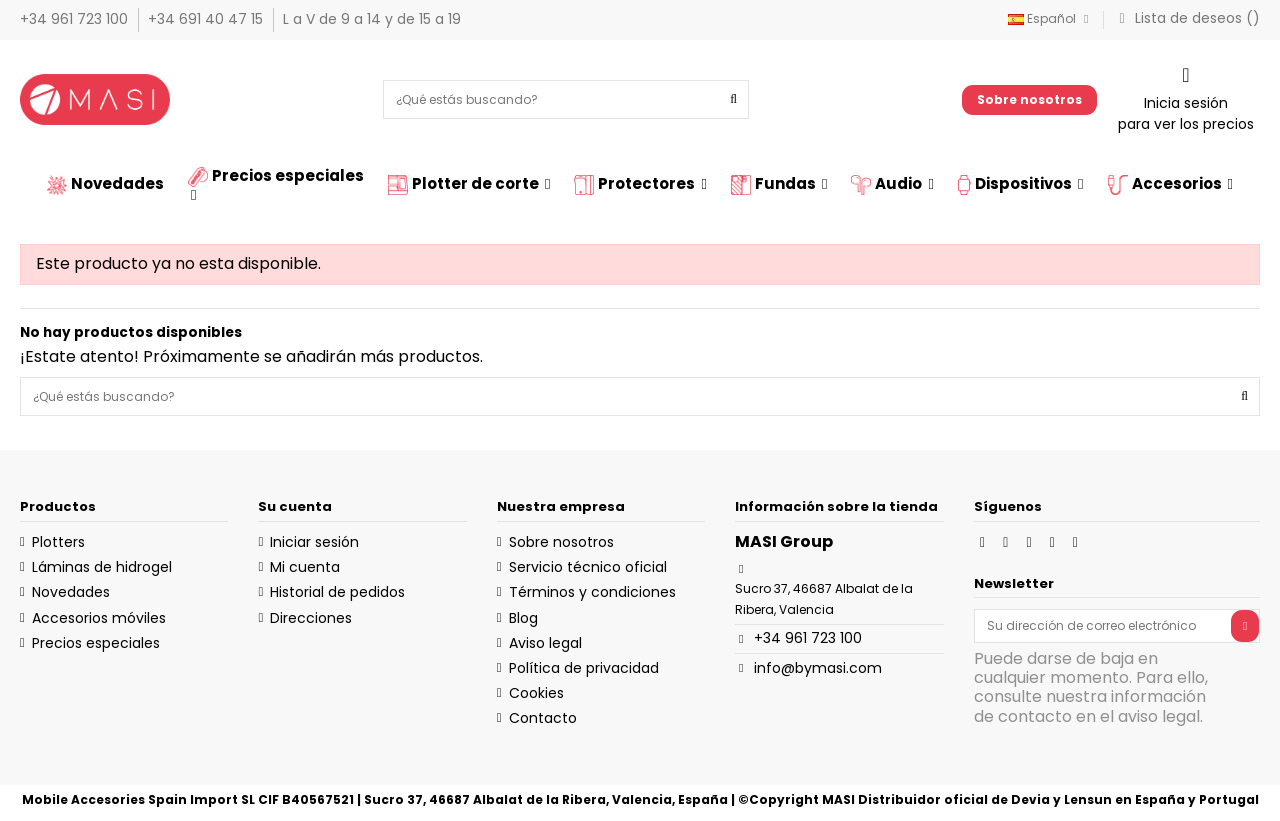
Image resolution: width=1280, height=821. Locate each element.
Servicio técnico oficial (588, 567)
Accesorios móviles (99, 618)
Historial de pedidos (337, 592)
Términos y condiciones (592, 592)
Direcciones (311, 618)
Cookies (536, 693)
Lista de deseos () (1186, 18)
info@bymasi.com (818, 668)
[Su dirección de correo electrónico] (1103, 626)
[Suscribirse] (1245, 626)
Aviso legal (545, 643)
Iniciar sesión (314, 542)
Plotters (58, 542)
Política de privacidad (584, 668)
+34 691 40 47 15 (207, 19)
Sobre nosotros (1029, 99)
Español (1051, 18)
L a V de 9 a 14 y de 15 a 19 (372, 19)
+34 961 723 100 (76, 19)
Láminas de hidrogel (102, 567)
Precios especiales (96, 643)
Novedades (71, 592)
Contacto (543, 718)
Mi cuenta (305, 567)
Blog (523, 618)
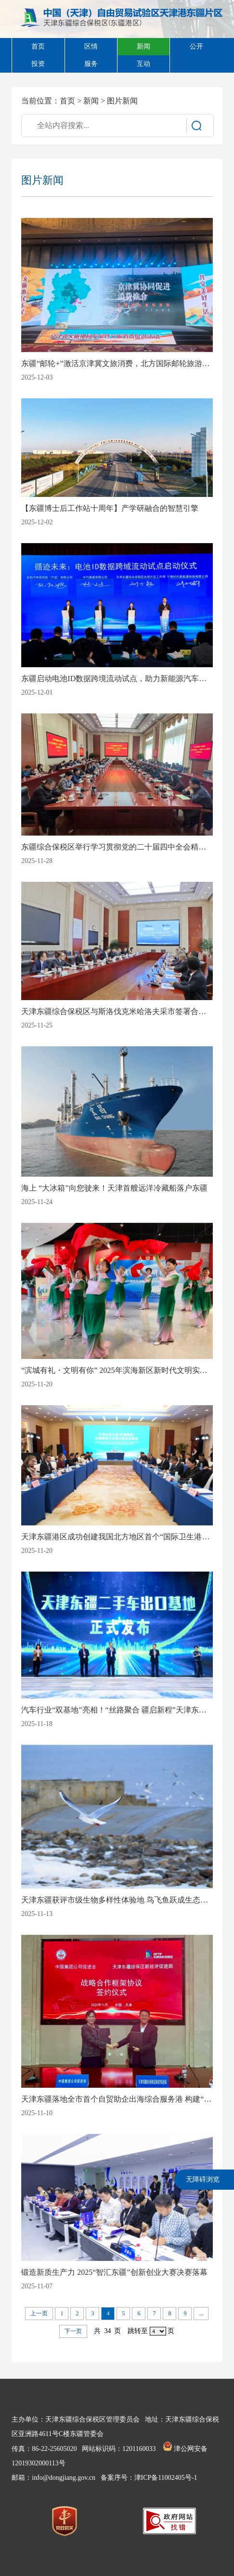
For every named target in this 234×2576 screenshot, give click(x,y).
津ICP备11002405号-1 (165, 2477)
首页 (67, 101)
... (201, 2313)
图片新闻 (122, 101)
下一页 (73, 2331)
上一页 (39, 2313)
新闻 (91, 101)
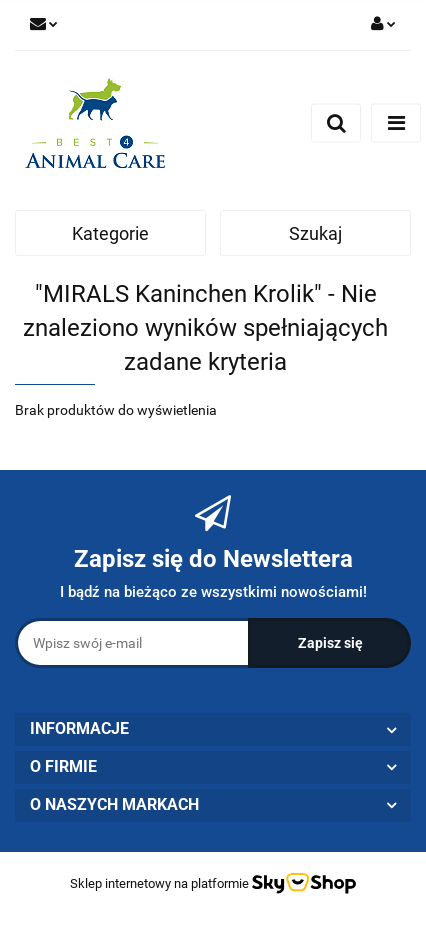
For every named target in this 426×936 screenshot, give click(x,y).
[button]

*Task objective*
Where does the word "click" appear in the records above? Return every line that holds it.

*Your solution*
For every named target in this 234×2576 screenshot, give click(x,y).
For every named target in this 426×936 screenshot, give click(x,y).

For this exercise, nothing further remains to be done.